Shariah first appears in the constitution’s second article, just as it did in the 1971 constitution, the last document to govern the state. It states that “the principles of Shariah” are the main source of legislation. But Salafists wanted stricter language.
Despite that, Salafists and other conservative Islamists supported the referendum, saying they hope that when Parliament is elected two months after the constitution passes it will amend the document, which the constitution allows.
“It doesn’t meet our aspirations. We want clear wording in Article Two that replaces the word ‘principles’ with ‘rules,’” said Bassam al-Zarqa, secretary of the Islamist Al Nour party, a member of the constitutional assembly and one of Morsi’s 17-member advisory team.

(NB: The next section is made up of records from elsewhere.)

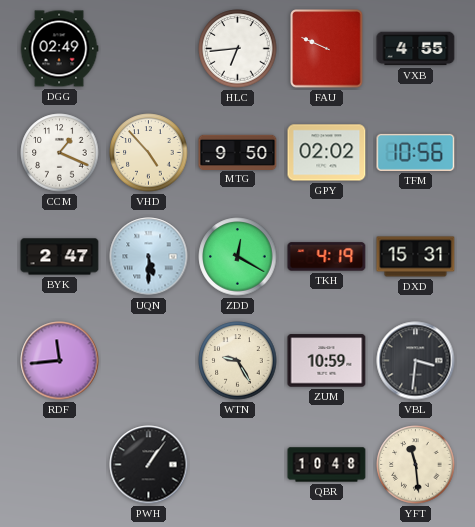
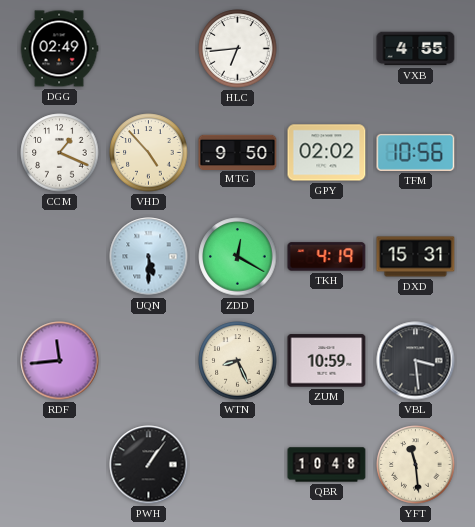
FAU: 9:49 -> none
BYK: 2:47 -> none
WTN: 9:25 -> 8:26
VBL: 3:31 -> 3:29
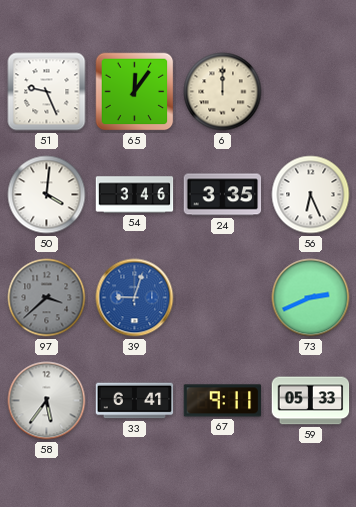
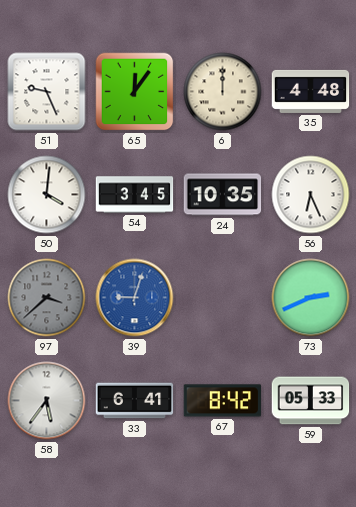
35: none -> 4:48
54: 3:46 -> 3:45
24: 3:35 -> 10:35
67: 9:11 -> 8:42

The other two references attempt to spell out who defines Shariah but make no specific mention of the courts. Article Four states that Al Azhar must be consulted on such matters; Article 219 defines Shariah to include “general evidence, foundational rules, rules of jurisprudence, and credible sources accepted in Sunni doctrines and by the larger community.”
The first round of the referendum took place Dec. 15 across 10 governorates. The balloting reflected how divided the nation is over the charter, garnering 56.5 percent of the vote. Egypt’s remaining 17 governorates will vote Saturday.
Supporters of the proposed constitution said the document is clear and based on consultations with legal scholars. Rather than creating ambiguity, they say, the constitution makes clear the importance of Shariah in the post-Mubarak Egypt.
“The reading is not left for any personal interpretation or whims,” Amr Darrag, secretary general of the constitutional assembly and a leader in the Freedom and Justice Party, the Brotherhood’s political wing. “It is accepted by Salafis, liberals, seculars and leftists. They all agree on it so far.”
The debate is not about Shariah, Darrag said, but about political opponents who oppose Morsi.
Of the Quran’s 6,236 verses, 200 deal with legislative issues, experts said. And there is no specific demand that constitutions abide by the Quran. Rather the Quran calls for all aspects of life to be in accordance with Islam, including legislation. But how this is interpreted has evolved.
“The first time religion was used in politics, it corrupted matters,” Mhanna said. “That is what’s happening now. This is strife for the nation and that will lead to serious problems later on.”